Tunisia is opting for Pfizer and Morocco is considering multiple candidates while Algeria negotiates.
Rabat – Algeria, Morocco, and Tunisia have chosen different paths on the road to distributing COVID-19 vaccines in the Maghreb region. Morocco announced its vaccination campaign in November, Tunisia confirmed its vaccine candidate on Tuesday, while Algeria waits for the return of its president to finalize the decision.
Maghrebi country Libya is still embroiled in its internal peace process. The country has committed to purchasing roughly $10 million worth of vaccines, and has worked with UNICEF and the WHO to see vaccines arrive in the first quarter of 2021. Disturbingly, Libya does not feature on the list of countries eligible to receive vaccines through the COVAX mechanism.
COVAX aims to ensure a fair distribution of vaccines to lower and middle-income countries. Algeria, Morocco, and Tunisia are all eligible to receive vaccines through the mechanism, with Libya being the only country in the Maghreb that is absent from the list.
Tunisia’s government announced on Tuesday that it had signed a contract for the vaccine Pfizer and BioNtech produced. The head of the country’s Pasteur Institute, Hechmi Louzir, estimates that the first 2 million doses of the US-German vaccine should arrive by the end of March 2021.

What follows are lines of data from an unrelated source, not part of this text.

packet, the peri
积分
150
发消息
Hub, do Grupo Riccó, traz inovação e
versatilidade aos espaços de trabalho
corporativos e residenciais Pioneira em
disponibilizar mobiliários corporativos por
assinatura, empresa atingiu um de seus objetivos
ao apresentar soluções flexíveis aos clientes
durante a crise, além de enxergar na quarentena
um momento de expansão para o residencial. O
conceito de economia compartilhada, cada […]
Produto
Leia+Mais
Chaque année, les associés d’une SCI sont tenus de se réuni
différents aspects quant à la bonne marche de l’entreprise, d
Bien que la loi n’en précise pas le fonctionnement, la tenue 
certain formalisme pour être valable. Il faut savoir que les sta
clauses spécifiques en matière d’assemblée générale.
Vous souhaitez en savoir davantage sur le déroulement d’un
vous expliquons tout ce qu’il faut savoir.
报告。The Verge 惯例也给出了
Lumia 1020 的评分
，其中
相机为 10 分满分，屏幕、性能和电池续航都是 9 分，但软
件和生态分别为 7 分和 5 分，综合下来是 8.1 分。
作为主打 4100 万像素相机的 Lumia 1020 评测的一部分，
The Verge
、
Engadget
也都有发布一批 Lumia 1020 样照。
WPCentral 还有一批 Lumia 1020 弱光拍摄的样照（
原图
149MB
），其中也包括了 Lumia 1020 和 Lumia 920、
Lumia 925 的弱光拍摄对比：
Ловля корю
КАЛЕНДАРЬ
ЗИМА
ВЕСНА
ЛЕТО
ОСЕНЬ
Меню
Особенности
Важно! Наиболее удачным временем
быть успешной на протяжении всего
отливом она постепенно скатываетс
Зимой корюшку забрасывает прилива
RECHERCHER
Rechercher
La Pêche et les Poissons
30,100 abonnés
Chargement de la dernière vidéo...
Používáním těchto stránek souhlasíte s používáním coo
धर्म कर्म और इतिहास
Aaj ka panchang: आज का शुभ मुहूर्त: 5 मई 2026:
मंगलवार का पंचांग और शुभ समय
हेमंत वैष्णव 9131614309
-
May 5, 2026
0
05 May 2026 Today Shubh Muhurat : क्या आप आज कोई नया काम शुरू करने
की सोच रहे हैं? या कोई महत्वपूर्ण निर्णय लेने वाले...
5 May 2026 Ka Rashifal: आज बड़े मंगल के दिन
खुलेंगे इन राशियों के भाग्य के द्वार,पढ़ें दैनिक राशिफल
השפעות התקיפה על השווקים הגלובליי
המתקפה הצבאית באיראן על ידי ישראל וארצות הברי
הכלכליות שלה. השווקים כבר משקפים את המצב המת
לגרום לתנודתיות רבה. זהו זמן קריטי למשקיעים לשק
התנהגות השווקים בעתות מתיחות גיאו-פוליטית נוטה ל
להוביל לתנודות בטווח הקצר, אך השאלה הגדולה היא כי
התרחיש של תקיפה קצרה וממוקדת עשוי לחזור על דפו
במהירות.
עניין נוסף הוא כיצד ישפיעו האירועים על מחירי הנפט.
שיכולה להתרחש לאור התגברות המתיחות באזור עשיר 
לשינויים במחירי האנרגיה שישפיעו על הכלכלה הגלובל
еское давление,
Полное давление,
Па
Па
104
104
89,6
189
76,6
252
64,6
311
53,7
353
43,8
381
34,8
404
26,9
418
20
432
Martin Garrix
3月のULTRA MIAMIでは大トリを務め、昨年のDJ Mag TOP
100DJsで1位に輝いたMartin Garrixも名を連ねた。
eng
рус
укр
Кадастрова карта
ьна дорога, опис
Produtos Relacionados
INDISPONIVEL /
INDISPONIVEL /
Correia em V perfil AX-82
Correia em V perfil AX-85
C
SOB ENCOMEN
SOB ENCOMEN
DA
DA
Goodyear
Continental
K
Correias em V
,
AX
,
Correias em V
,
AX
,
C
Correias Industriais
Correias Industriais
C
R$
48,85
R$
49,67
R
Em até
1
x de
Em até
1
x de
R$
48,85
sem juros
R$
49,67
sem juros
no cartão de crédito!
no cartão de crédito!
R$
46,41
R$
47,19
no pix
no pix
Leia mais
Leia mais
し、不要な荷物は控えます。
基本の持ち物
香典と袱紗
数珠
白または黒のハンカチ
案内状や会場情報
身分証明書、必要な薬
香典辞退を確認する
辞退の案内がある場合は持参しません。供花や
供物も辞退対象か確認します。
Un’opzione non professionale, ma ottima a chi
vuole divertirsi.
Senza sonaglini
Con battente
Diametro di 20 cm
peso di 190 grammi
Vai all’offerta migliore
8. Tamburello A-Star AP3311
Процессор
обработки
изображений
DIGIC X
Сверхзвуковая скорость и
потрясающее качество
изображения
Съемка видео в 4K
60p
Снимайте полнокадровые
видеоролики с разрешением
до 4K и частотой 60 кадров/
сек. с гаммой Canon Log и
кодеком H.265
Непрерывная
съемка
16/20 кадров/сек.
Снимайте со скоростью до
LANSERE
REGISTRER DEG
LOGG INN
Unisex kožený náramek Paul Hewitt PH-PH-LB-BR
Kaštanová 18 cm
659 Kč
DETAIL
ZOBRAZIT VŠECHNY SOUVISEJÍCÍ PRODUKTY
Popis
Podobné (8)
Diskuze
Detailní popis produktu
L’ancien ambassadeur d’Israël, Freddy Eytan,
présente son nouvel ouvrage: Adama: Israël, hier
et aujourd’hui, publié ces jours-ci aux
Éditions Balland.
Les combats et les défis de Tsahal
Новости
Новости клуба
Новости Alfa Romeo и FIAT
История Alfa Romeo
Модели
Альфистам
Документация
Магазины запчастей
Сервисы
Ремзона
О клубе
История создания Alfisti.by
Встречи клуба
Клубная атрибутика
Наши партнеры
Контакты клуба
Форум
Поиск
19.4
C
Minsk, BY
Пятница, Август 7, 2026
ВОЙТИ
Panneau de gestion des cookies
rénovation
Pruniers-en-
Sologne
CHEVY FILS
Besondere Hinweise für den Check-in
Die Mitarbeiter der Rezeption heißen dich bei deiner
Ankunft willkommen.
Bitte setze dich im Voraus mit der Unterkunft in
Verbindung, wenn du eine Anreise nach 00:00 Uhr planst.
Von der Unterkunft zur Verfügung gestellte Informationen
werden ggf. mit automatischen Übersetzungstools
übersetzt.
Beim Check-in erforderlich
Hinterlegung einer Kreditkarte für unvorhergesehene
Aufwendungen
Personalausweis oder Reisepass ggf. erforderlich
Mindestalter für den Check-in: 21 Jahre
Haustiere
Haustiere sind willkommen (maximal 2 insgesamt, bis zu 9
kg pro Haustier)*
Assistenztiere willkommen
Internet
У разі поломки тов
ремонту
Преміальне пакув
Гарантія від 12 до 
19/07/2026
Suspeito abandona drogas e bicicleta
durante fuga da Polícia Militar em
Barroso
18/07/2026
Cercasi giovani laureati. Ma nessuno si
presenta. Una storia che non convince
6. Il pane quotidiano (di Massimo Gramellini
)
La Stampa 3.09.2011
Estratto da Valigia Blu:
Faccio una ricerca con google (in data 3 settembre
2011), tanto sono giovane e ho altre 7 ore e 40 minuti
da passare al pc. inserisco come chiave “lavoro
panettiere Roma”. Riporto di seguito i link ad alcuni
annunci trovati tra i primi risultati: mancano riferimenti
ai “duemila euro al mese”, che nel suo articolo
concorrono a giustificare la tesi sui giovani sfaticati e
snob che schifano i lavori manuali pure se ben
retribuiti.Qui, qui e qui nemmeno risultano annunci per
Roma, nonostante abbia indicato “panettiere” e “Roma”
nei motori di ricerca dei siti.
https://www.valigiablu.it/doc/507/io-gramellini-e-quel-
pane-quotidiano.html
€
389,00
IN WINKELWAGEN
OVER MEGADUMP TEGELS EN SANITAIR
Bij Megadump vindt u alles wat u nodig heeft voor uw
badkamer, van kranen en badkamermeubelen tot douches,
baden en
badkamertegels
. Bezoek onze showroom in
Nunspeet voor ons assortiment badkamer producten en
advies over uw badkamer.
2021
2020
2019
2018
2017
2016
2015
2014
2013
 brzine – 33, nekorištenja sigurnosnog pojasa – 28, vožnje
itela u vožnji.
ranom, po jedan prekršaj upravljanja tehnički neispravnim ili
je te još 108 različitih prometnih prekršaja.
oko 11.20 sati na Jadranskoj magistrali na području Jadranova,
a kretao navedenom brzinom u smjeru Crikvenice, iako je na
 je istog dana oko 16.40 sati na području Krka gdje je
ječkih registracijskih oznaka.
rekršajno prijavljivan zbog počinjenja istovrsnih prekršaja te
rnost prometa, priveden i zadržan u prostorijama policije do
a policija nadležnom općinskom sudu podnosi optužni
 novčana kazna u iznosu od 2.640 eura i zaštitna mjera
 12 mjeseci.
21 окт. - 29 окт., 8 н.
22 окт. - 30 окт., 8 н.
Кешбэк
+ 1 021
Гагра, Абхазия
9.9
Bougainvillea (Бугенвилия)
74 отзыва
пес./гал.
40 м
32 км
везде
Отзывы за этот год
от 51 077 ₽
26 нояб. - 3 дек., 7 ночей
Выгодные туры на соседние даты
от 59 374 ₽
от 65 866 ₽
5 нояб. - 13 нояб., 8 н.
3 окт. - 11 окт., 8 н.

The government has agreed to pay a fee of $7 per dose and will distribute the vaccine for free. The first batches in the highly-anticipated vaccination campaign will focus on high-risk patients, the elderly, and healthcare workers. The US is starting to vaccinate its citizens with the same vaccine Tunisia chose, with the first healthcare workers receiving an injection on Monday.
The vaccine that Pfizer and BioNtech developed is in high demand. The US and other major Western countries have already purchased millions of doses, leading to fears that this could delay its distribution in the Maghreb. The pharmaceutical companies intend to produce 1.3 billion doses by the end of 2021.
Morocco’s government explored several different vaccine candidates for its vaccination campaign. The country intends to be the first to distribute vaccines in the Maghreb and hopes to become a vaccine manufacturing and distribution hub for Africa.
Morocco has opted to start using the Sinopharm vaccine, which China has already used to vaccinate a million citizens, but is still considering other candidates in order to not rely on a single manufacturer.
The country is considering Russia’s Sputnik V vaccine, among others, and is eligible to receive Western-developed vaccines through the COVAX mechanism.
Morocco chose the Sinopharm vaccine for the national vaccination campaign. The country aims to soon produce and distribute Moroccan-made vaccines across the Maghreb and Africa as a whole.
The government of Algeria has promised it will provide free and safe vaccines to its population as early as January. The government at the start of December promised to announce “in a few days” which candidate it had chosen. Algeria is in discussions with Russia to purchase and locally produce its Sputnik V vaccine.
Yet many questions remain regarding the vaccine. While the government has aimed to reassure the population that it will provide a free and effective vaccine, many have their doubts. Amid a severe economic crisis, a vacant presidential office, and continuous government obfuscation, few have confidence in the validity of government statements.
On Monday Algeria’s Minister of Health Abderrahmane Benbouzid stated that the vaccine would “inevitably” be free but that the announcement of the chosen candidate was the president’s jurisdiction, not that of the Ministry of Health.
Algeria’s government appears to be waiting for the return of its COVID-19-afflicted president before it announces its candidate. It is possible that Algeria will be the last country in the Maghreb to receive vaccines if it does not make a decision soon.